Find the lines below that contain the string "modern". Copy each one.

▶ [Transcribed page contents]

%%

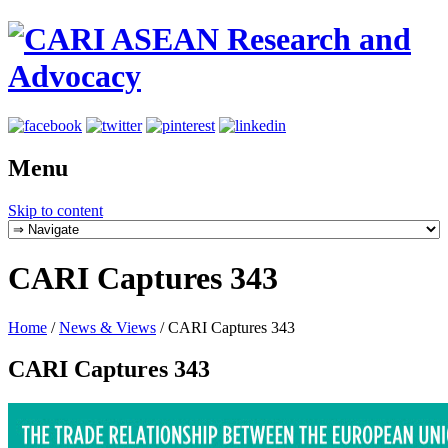
Menu
Skip to content
CARI Captures 343
Home
/
News & Views
/
CARI Captures 343
CARI Captures 343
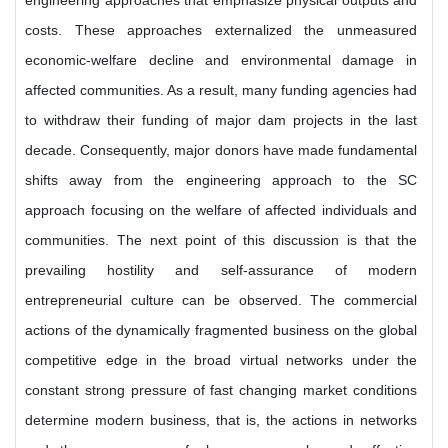
engineering approaches that emphasize physical outputs and
costs. These approaches externalized the unmeasured
economic-welfare decline and environmental damage in
affected communities. As a result, many funding agencies had
to withdraw their funding of major dam projects in the last
decade. Consequently, major donors have made fundamental
shifts away from the engineering approach to the SC
approach focusing on the welfare of affected individuals and
communities. The next point of this discussion is that the
prevailing hostility and self-assurance of modern
entrepreneurial culture can be observed. The commercial
actions of the dynamically fragmented business on the global
competitive edge in the broad virtual networks under the
constant strong pressure of fast changing market conditions
determine modern business, that is, the actions in networks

%%

▶ [Response]
prevailing hostility and self-assurance of modern
determine modern business, that is, the actions in networks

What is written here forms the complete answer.